A sociedade, por sua vez, não mais condena a inveja: ela a incentiva, ao pregar que não existem responsabilidades individuais nem meritocracia. Tudo de errado que existe é culpa de um sistema opressor.
Em um mundo onde ninguém é responsável pelo próprio fracasso, se você está mal, é por culpa exclusiva do seu vizinho que está bem, ou do grupo que ele representa. Você tem, portanto, o direito de odiar o seu vizinho e desejar que ele morra.
Alberoni cita o exemplo banal de uma jovem que não suporta lidar com a beleza da amiga de infância, que a faz se sentir inferior. Vendo a filha sofrer, a mãe da invejosa pergunta: “Se ela é mais bonita, por que você se sente mal com isso? Você não permaneceu a mesma que era? Sua amiga não te privou de nada, não te causou nenhum dano, não tem culpa nenhuma... Por que você lhe quer mal?”
Essa pergunta só fazia sentido em um ambiente no qual fazia parte do senso comum aceitar que o outro sempre será superior a mim em algum aspecto da vida: sempre haverá alguém mais bonito, mais inteligente, mais competente e/ou mais bem-sucedido que eu.
Por que eu deveria desejar o mal a quem é melhor que eu, se continuo sendo o mesmo? Sendo inevitável o convívio com pessoas mais bonitas, mais ricas, mais inteligentes ou mais competentes, a inveja só servirá para envenenar minha existência. Devo, portanto, me envergonhar de ter inveja.
Hoje, a mensagem disseminada é completamente diferente: aquele que causa inveja é que deve sentir vergonha e culpa por ser quem é e ter o que tem, porque ele é agente de um sistema opressor. Quem é condenado pela sociedade não é mais o invejoso, mas o invejado.
O belo deve pedir desculpas ao feio pela sua beleza. O magro deve pedir desculpas ao gordo pela sua magreza. O inteligente deve pedir desculpas ao ignorante pela sua inteligência.
O assassino se torna mais vítima a cada facada que dá. O terrorista se torna mais inocente a cada cabeça que corta: torna-se vítima, e não culpado, do massacre que perpetra
Pior: o incentivo ao rancor e ao ressentimento legitima até mesmo o desejo de destruir e exterminar aqueles que invejamos, na retórica do opressor/oprimido que hoje prevalece.
Mas não é só isso. Essa legitimação da inveja, do rancor e do ressentimento faz, por exemplo, justiceiros sociais acreditarem, de forma ingênua ou cínica, que a maneira correta de acabar com a desigualdade não é acabar com a miséria, mas com a riqueza.

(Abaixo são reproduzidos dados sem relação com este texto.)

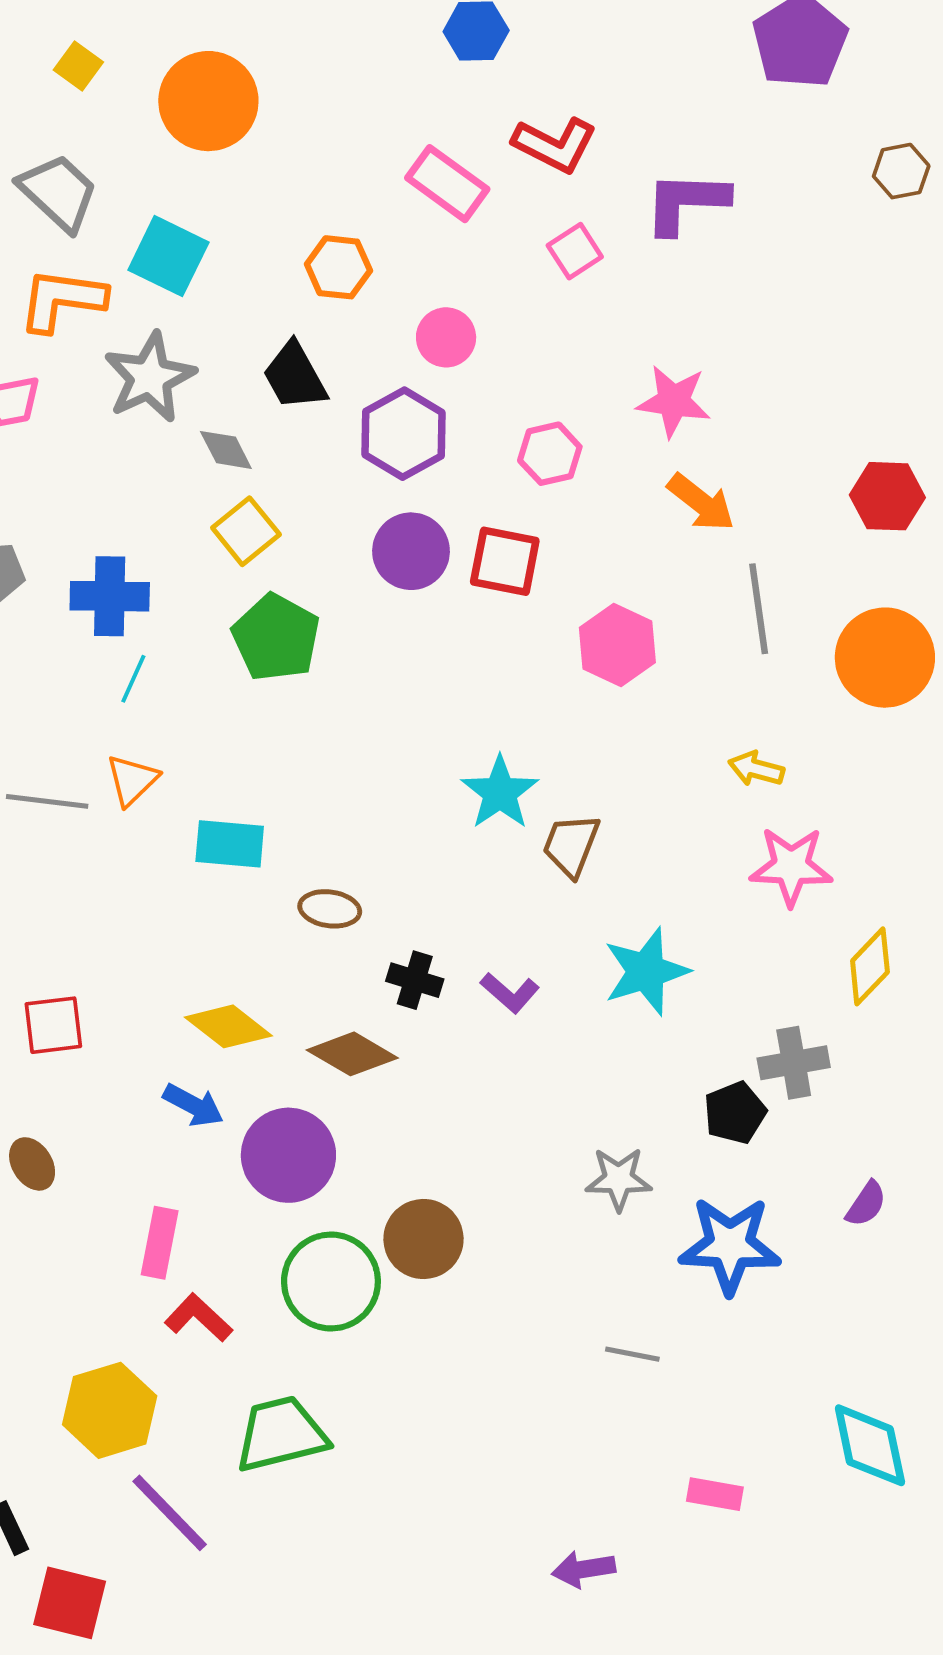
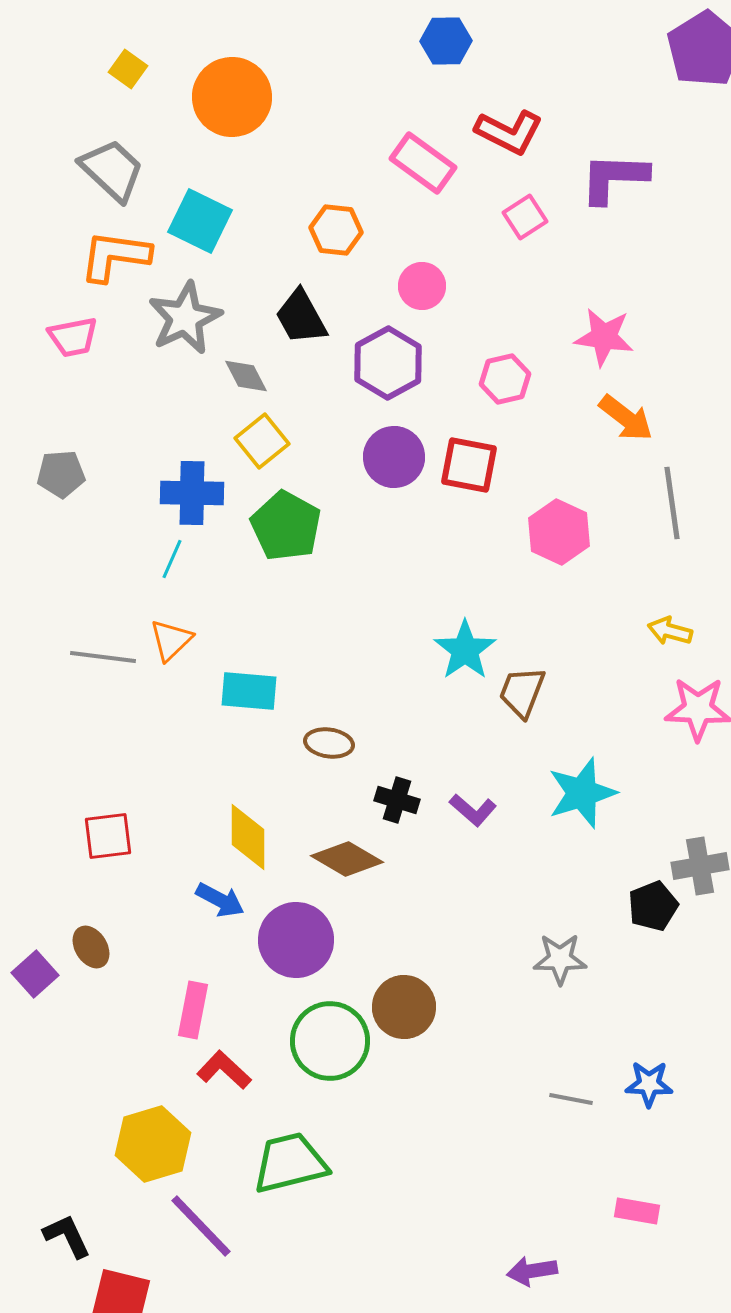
blue cross: (110, 596) -> (192, 493), moved
yellow diamond: (228, 1026) -> (248, 837), turned 52
blue star: (730, 1245) -> (649, 1084), moved, size x0.6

Daí um autor sugerir, sem qualquer cerimônia, que a solução para os problemas do país seria eliminar os 10% mais ricos, já que assim teríamos uma sociedade mais igualitária – tema do meu artigo “Sobre riqueza, pobreza e desigualdade”.
Dois autores são fundamentais para se entender esse fenômeno.
No romance “A revolta de Atlas”, a pensadora americana (de origem judaico-russa) Ayn Rand descreve uma sociedade na qual, inicialmente, pessoas talentosas e produtivas usufruem o fruto do seu trabalho. Com o tempo esses personagens se veem perseguidos por grupos de indivíduos corruptos e sem talento, que conquistam o poder para viver à custa do trabalho alheio, usando como justificativa o discurso do altruísmo e da justiça social.
Em um determinado momento, os personagens empreendedores e trabalhadores se revoltam, largam suas empresas e fogem para uma ilha, deixando atrás de si um país mergulhado na pobreza e no caos. Ayn Rand conclui: "A coisa mais imoral na Terra é ofender alguém não por suas falhas, mas por suas virtudes".
Por sua vez, Theodore Dalrymple investigou como o ressentimento se tornou estruturante do espírito da nossa época: “A exibição de vícios tornou-se a prova de maus tratos; o que se considerava defeito moral se tornou condição de vítima. O criminoso que, de posse de uma faca, rouba e mata torna-se cada vez mais vítima a cada facada que dá”. Como se a faca agisse por vontade própria – e fosse mera ferramenta de uma justificada revolta contra um sistema opressivo.
Por analogia, o terrorista se torna mais inocente a cada cabeça que corta, tornando-se vítima, e não culpado, do massacre que perpetra.
Invejosos de todo o mundo, uni-vos. Está em pleno curso a revolução dos ressentidos – e vocês estão vencendo.